I spent some time, reviewing an old Andrea's idea about packed strings.
The idea is simple. In every place were we use zend_string*, we may store characters directly.
We use low byte to encode packed string marker and string length, we also need one byte for trailing zero, so we can keep up to 2-characters on 32-bit system and up to 6 characters on 64-bit without allocation of additional memory.
The refreshed dirty PoC implementation https://github.com/php/php-src/compare/master...dstogov:packedStrings2?expand=1
You may take a quick look only into zend_string.h changes (the rest is almost a monkey work).
I was able to run bench.php, and probably won't go forward.
Unfortunately, I got into two serious problems:
- The original implementation used packed strings their selves as their hash value. This leaded to huge slowdown, because of hash collisions. (e.g. on bench.php hash1()). I switched to hash recalculation on each usage, but this negates the benefit of allocation elimination. Probably, we may use a cheaper hash function for packed strings...

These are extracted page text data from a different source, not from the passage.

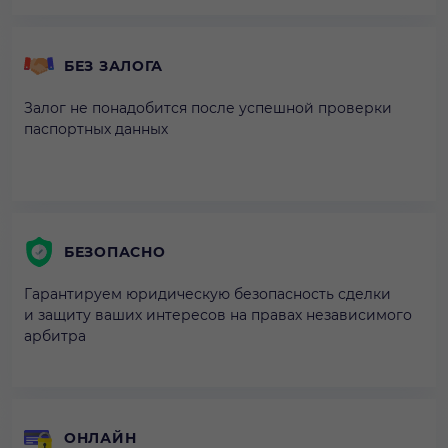
БЕЗ ЗАЛОГА
Залог не понадобится после успешной проверки
паспортных данных
БЕЗОПАСНО
Гарантируем юридическую безопасность сделки
и защиту ваших интересов на правах независимого
арбитра
ОНЛАЙН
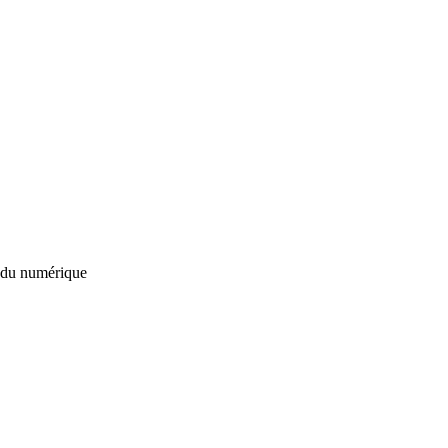
 du numérique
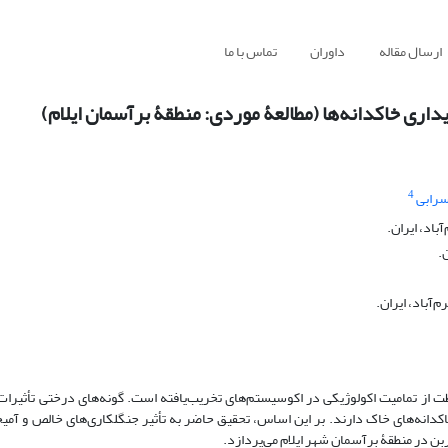
ارسال مقاله
داوران
تماس با ما
داری خاکدانه‌ها (مطالعۀ موردی: منطقۀ برآسمان ایلام)
4
سرابی
اد، ایران.
.
آباد، ایران.
ت از تمامیت اکولوژیکی در اکوسیستم‌های تخریب‌یافته است. گونه‌های درختی تأثیرات 
ن در منطقۀ برآسمان شهر ایلام می‌پردازد.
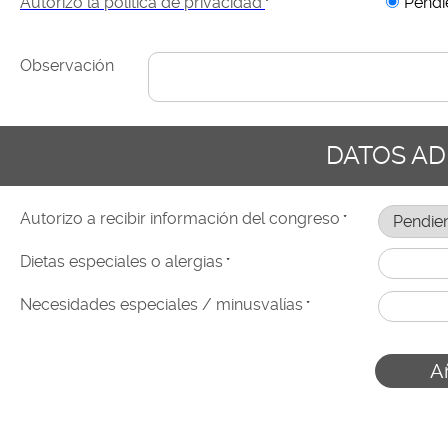
Autorizo la política de privacidad
Pendi
*
Observación
DATOS AD
Autorizo a recibir información del congreso
*
Dietas especiales o alergias
*
Necesidades especiales / minusvalías
*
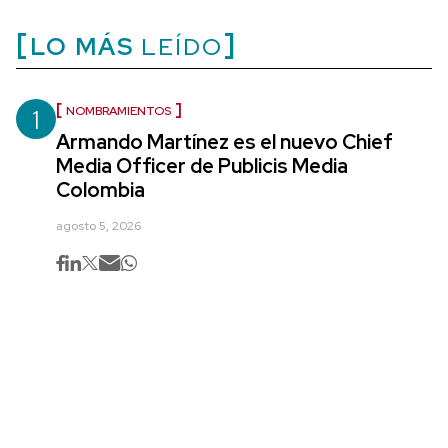
LO MÁS
LEÍDO
1
NOMBRAMIENTOS
Armando Martínez es el nuevo Chief
Media Officer de Publicis Media
Colombia
agosto 5, 2026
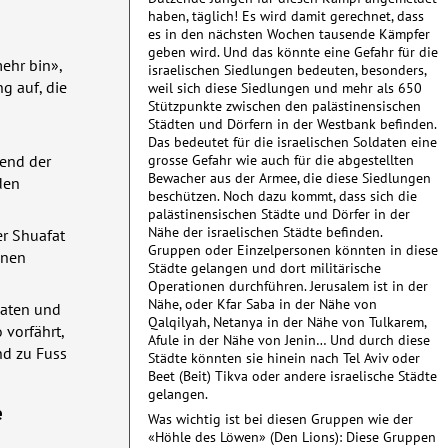
haben, täglich! Es wird damit gerechnet, dass
es in den nächsten Wochen tausende Kämpfer
geben wird. Und das könnte eine Gefahr für die
ehr bin»,
israelischen Siedlungen bedeuten, besonders,
g auf, die
weil sich diese Siedlungen und mehr als 650
Stützpunkte zwischen den palästinensischen
Städten und Dörfern in der Westbank befinden.
Das bedeutet für die israelischen Soldaten eine
grosse Gefahr wie auch für die abgestellten
rend der
Bewacher aus der Armee, die diese Siedlungen
den
beschützen. Noch dazu kommt, dass sich die
palästinensischen Städte und Dörfer in der
Nähe der israelischen Städte befinden.
er Shuafat
Gruppen oder Einzelpersonen könnten in diese
inen
Städte gelangen und dort militärische
Operationen durchführen. Jerusalem ist in der
Nähe, oder Kfar Saba in der Nähe von
daten und
Qalqilyah, Netanya in der Nähe von Tulkarem,
 vorfährt,
Afule in der Nähe von Jenin… Und durch diese
nd zu Fuss
Städte könnten sie hinein nach Tel Aviv oder
Beet (Beit) Tikva oder andere israelische Städte
gelangen.
e
Was wichtig ist bei diesen Gruppen wie der
«Höhle des Löwen» (Den Lions): Diese Gruppen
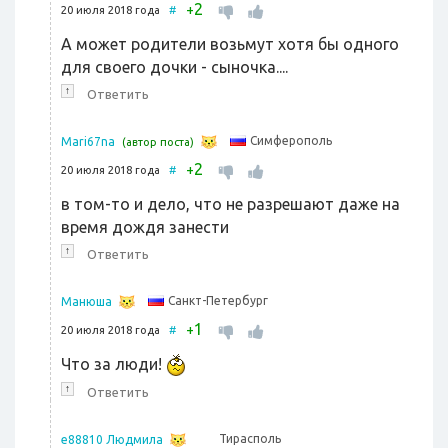
2
+
20 июля 2018 года
#
А может родители возьмут хотя бы одного
для своего дочки - сыночка....
↑
Ответить
Симферополь
Mari67na
(автор поста)
2
+
20 июля 2018 года
#
в том-то и дело, что не разрешают даже на
время дождя занести
↑
Ответить
Санкт-Петербург
Манюша
1
+
20 июля 2018 года
#
Что за люди!
↑
Ответить
Тирасполь
e88810 Людмила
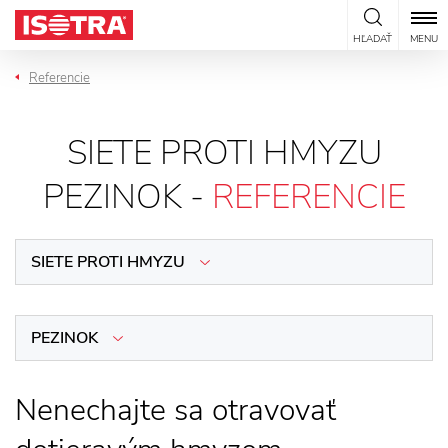
Preskočiť na obsah
HĽADAŤ
MENU
Referencie
SIETE PROTI HMYZU
PEZINOK -
REFERENCIE
SIETE PROTI HMYZU
PEZINOK
Nenechajte sa otravovať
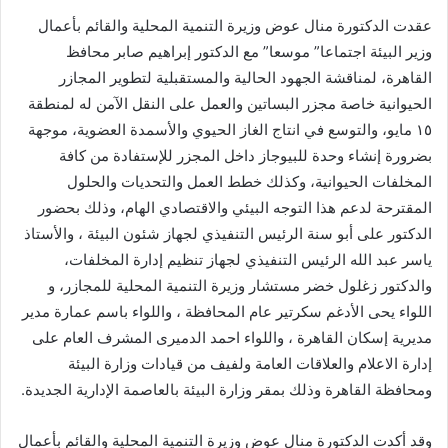
إلكترونيا
عقدت الدكتورة منال عوض وزيرة التنمية المحلية والقائم بأعمال
وزير البيئة اجتماعا” موسعا” مع الدكتور إبراهيم صابر محافظ
القاهرة، لمناقشة الجهود الحالية والمستقبلية لتطوير المجازر
الحيوانية خاصة مجزر البساتين والعمل على النقل الآمن له لمنطقة
١٥ مايو، والتوسع في انتاج الغاز الحيوي والأسمدة العضوية، موجهة
بضرورة إنشاء وحدة للبيوجاز داخل المجزر للإستفادة من كافة
المخلفات الحيوانية، وكذلك خطط العمل والتحديات والحلول
المقترحة لدعم هذا التوجه البيئي والاقتصادي الهام، وذلك بحضور
الدكتور على أبو سنة الرئيس التنفيذي لجهاز شئون البيئة ، والأستاذ
ياسر عبد الله الرئيس التنفيذي لجهاز تنظيم إدارة المخلفات،
والدكتور زغلول خضر مستشار وزيرة التنمية المحلية للمجازر، و
اللواء يحى الأدغم سكرتير عام المحافظة ، واللواء باسم عمارة مدير
مديرية إسكان القاهرة ، واللواء احمد الدميرى المشرف العام على
إدارة الاعلام والعلاقات العامة ولفيف من قيادات وزارة البيئة
ومحافظة القاهرة وذلك بمقر وزارة البيئة بالعاصمة الإدارية الجديدة.
وقد أكدت الدكتورة منال عوض وزيرة التنمية المحلية والقائم بأعمال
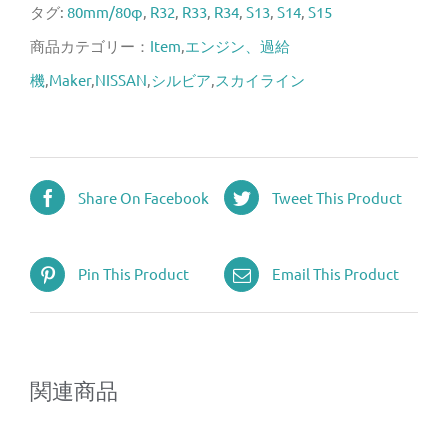
タグ:
80mm/80φ
,
R32
,
R33
,
R34
,
S13
,
S14
,
S15
商品カテゴリー：
Item
,
エンジン、過給
機
,
Maker
,
NISSAN
,
シルビア
,
スカイライン
Share On Facebook
Tweet This Product
Pin This Product
Email This Product
関連商品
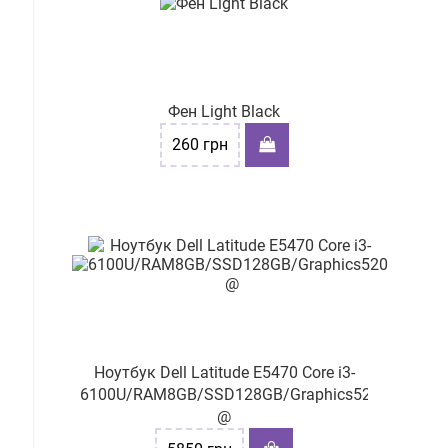
Фен Light Black
260
грн
Ноутбук Dell Latitude E5470 Core i3-
6100U/RAM8GB/SSD128GB/Graphics520
@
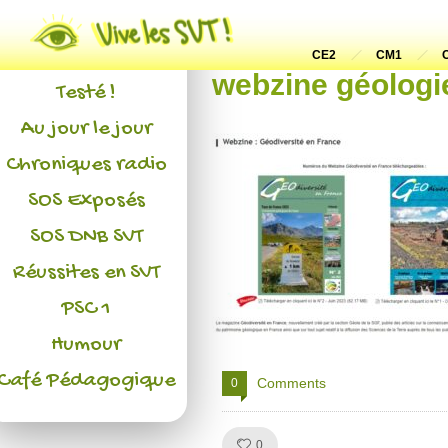
Actualités
L'association
CE2
CM1
webzine géologi
Testé !
Au jour le jour
Chroniques radio
SOS Exposés
SOS DNB SVT
Réussites en SVT
PSC 1
Humour
Café Pédagogique
Comments
0
Like!
0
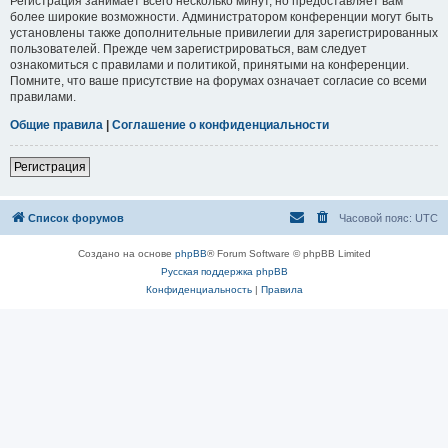
Регистрация занимает всего несколько минут, но предоставляет вам
более широкие возможности. Администратором конференции могут быть
установлены также дополнительные привилегии для зарегистрированных
пользователей. Прежде чем зарегистрироваться, вам следует
ознакомиться с правилами и политикой, принятыми на конференции.
Помните, что ваше присутствие на форумах означает согласие со всеми
правилами.
Общие правила
|
Соглашение о конфиденциальности
Регистрация
Список форумов
Часовой пояс:
UTC
Создано на основе
phpBB
® Forum Software © phpBB Limited
Русская поддержка phpBB
Конфиденциальность
|
Правила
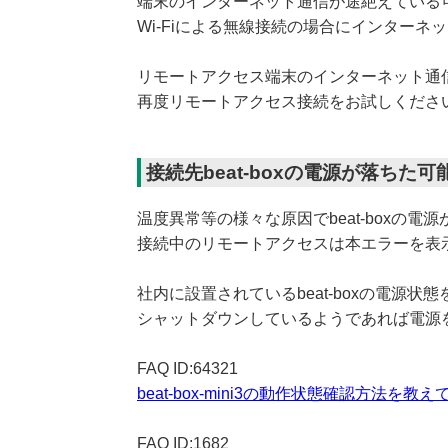
端末のインターネット通信が途絶えている
Wi-Fiによる無線接続の場合にインター
リモートアクセス端末のインターネット通
再度リモートアクセス接続をお試しくださ
接続先beat-boxの電源が落ちた可
温度異常等の様々な原因でbeat-boxの電
接続中のリモートアクセスは本エラーを表
社内に設置されているbeat-boxの電源状
シャットダウンしているようであれば電源
FAQ ID:64321
beat-box-mini3の動作状態確認方法を教
FAQ ID:1682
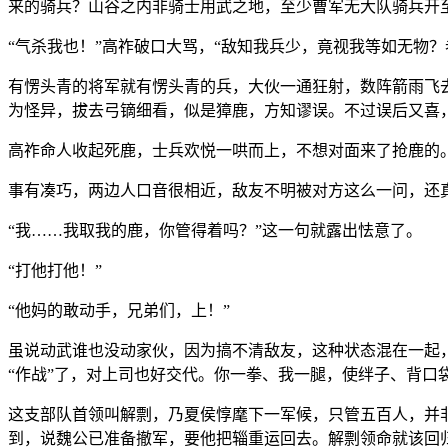
来的骑兵？山谷之内非骑士用武之地，至少曹军无大队骑兵开
“气杀我也！”高祚破口大骂，“敌知我兵少，竟视我等如无物？
有愣头青的将军就有愣头青的兵，大伙一通狂射，数阵箭雨飞
为怪异，拔去弓镝细看，似是獐鹿，方知谬误。不过误后又喜，
高祚命人收起死鹿，士兵欢悦一哄而上，不想对面来了抢鹿的
事有凑巧，两边人口音很相近，敌友不明被对方这么一问，还真
“我……我取我的鹿，你管得着吗？”这一句就露出怯意了。
“打他打他！”
“他妈的敢动手，兄弟们，上！”
虽说动武谁也没动家伙，因为搞不清敌友，这种状态混在一起
“作战”了，对上司也好交代。你一拳、我一腿，使绊子、背口
这支部队首领叫解剽，乃夏侯惇麾下一军候，只管五百人，并
到，说魏公已准备撤军，要他把辎重运回去。解剽领命就该回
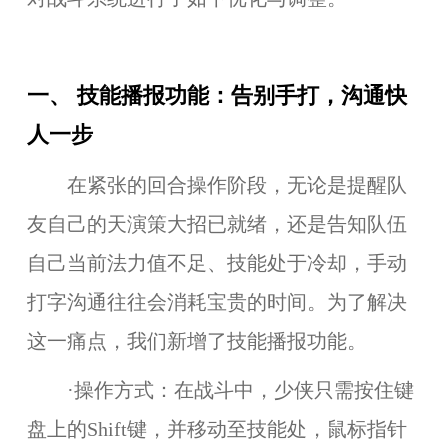
一、 技能播报功能：告别手打，沟通快
人一步
在紧张的回合操作阶段，无论是提醒队
友自己的天演策大招已就绪，还是告知队伍
自己当前法力值不足、技能处于冷却，手动
打字沟通往往会消耗宝贵的时间。为了解决
这一痛点，我们新增了技能播报功能。
·操作方式：在战斗中，少侠只需按住键
盘上的Shift键，并移动至技能处，鼠标指针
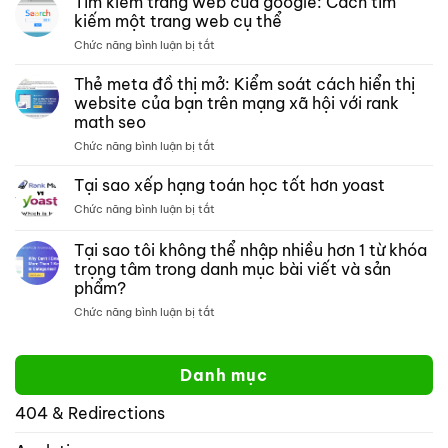
Tìm kiếm trang web của google: Cách tìm
hạng
bài
kiếm một trang web cụ thể
có
kiểm
ở
Chức năng bình luận bị tắt
tương
tra
Tìm
thích
phân
kiếm
Thẻ meta đồ thị mở: Kiểm soát cách hiển thị
với
tích
trang
crocoblock
website của bạn trên mạng xã hội với rank
nội
web
không?
dung
math seo
của
môn
ở
Chức năng bình luận bị tắt
google:
toán
Thẻ
Cách
meta
tìm
Tại sao xếp hạng toán học tốt hơn yoast
đồ
kiếm
ở
Chức năng bình luận bị tắt
thị
một
Tại
mở:
trang
sao
Tại sao tôi không thể nhập nhiều hơn 1 từ khóa
Kiểm
web
xếp
soát
cụ
trọng tâm trong danh mục bài viết và sản
hạng
cách
thể
phẩm?
toán
hiển
học
ở
Chức năng bình luận bị tắt
thị
tốt
Tại
website
hơn
sao
của
yoast
tôi
bạn
Danh mục
không
trên
thể
mạng
404 & Redirections
nhập
xã
nhiều
hội
hơn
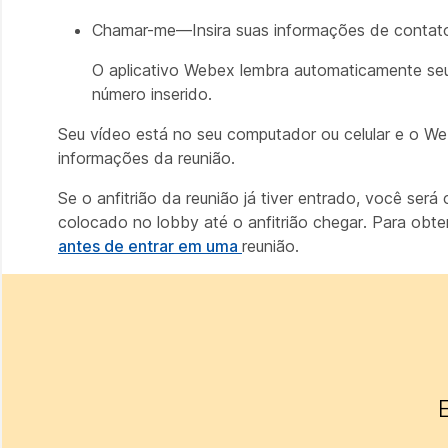
Chamar-me—Insira suas informações de contat
O aplicativo Webex lembra automaticamente seu
número inserido.
Seu vídeo está no seu computador ou celular e o W
informações da reunião.
Se o anfitrião da reunião já tiver entrado, você será
colocado no lobby até o anfitrião chegar. Para obte
antes de entrar em uma
reunião.
E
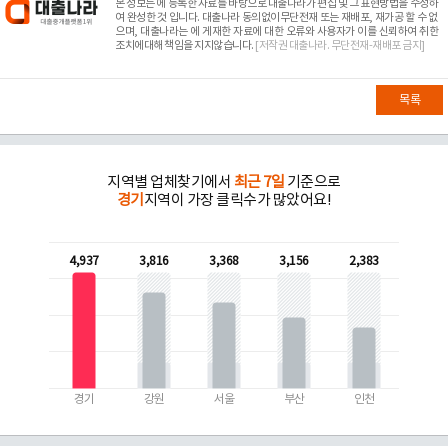
본 정보는
에 등록한 자료를 바탕으로 대출나라가 편집 및 그 표현방법을 수정하
여 완성한 것 입니다. 대출나라 동의없이무단전재 또는 재배포, 재가공 할 수 없
으며, 대출나라는
에 게재한 자료에 대한 오류와 사용자가 이를 신뢰하여 취한
조치에대해 책임을 지지않습니다.
[저작권 대출나라. 무단전재-재배포 금지]
목록
지역별 업체찾기에서
최근 7일
기준으로
경기
지역이 가장 클릭수가 많았어요!
4,937
3,816
3,368
3,156
2,383
경기
강원
서울
부산
인천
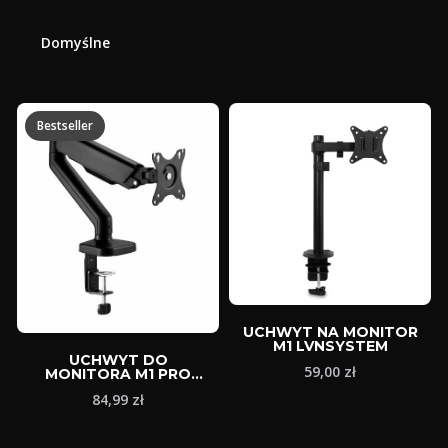
Domyślne
Bestseller
UCHWYT NA MONITOR
M1 LVNSYSTEM
UCHWYT DO
Cena
59,00 zł
MONITORA M1 PRO
LVNSYSTEM
Cena
84,99 zł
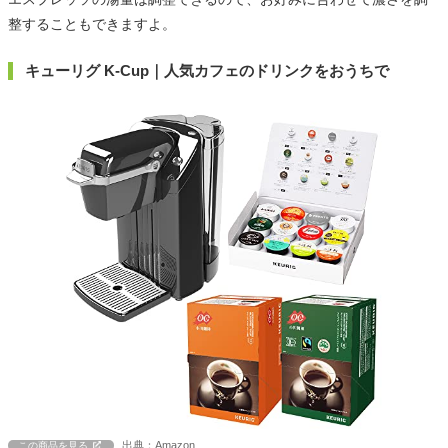
整することもできますよ。
キューリグ K-Cup｜人気カフェのドリンクをおうちで
出典：Amazon
この商品を見る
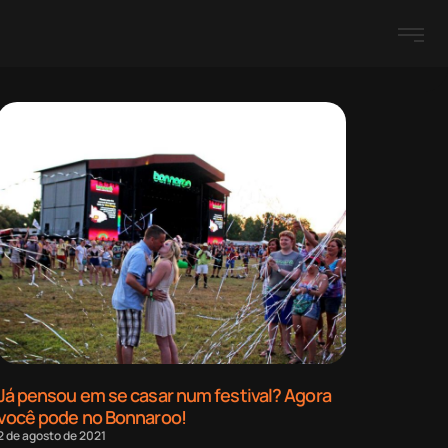
Já pensou em se casar num festival? Agora
você pode no Bonnaroo!
2 de agosto de 2021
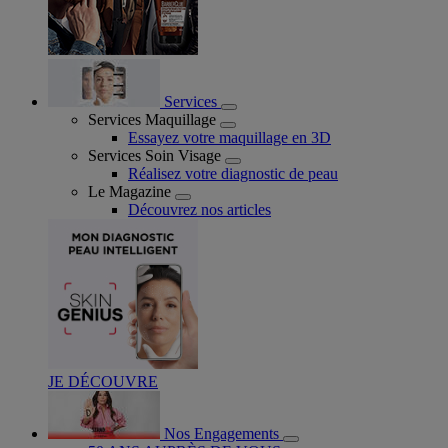
Services
Services Maquillage
Essayez votre maquillage en 3D
Services Soin Visage
Réalisez votre diagnostic de peau
Le Magazine
Découvrez nos articles
JE DÉCOUVRE
Nos Engagements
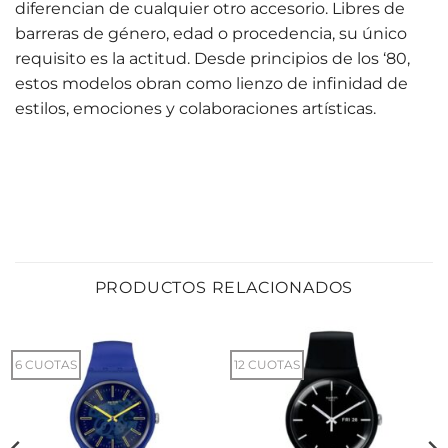
diferencian de cualquier otro accesorio. Libres de
barreras de género, edad o procedencia, su único
requisito es la actitud. Desde principios de los ‘80,
estos modelos obran como lienzo de infinidad de
estilos, emociones y colaboraciones artísticas.
PRODUCTOS RELACIONADOS
6 CUOTAS
12 CUOTAS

- PHP still uses char* in many places. When we take ZSTR_VAL() from a packed string stored in local variable (or function argument), we may very easy get a dangling pointer. (e.g. INI directives processed by OnUpdateString, internal functions parameters received as char*, ...). Changing all this char* into zend_string* would help, but looks unrealistic for PHP-7.3.
So, I gave up for now.
I decided, to share these results. May be someone would get related ideas.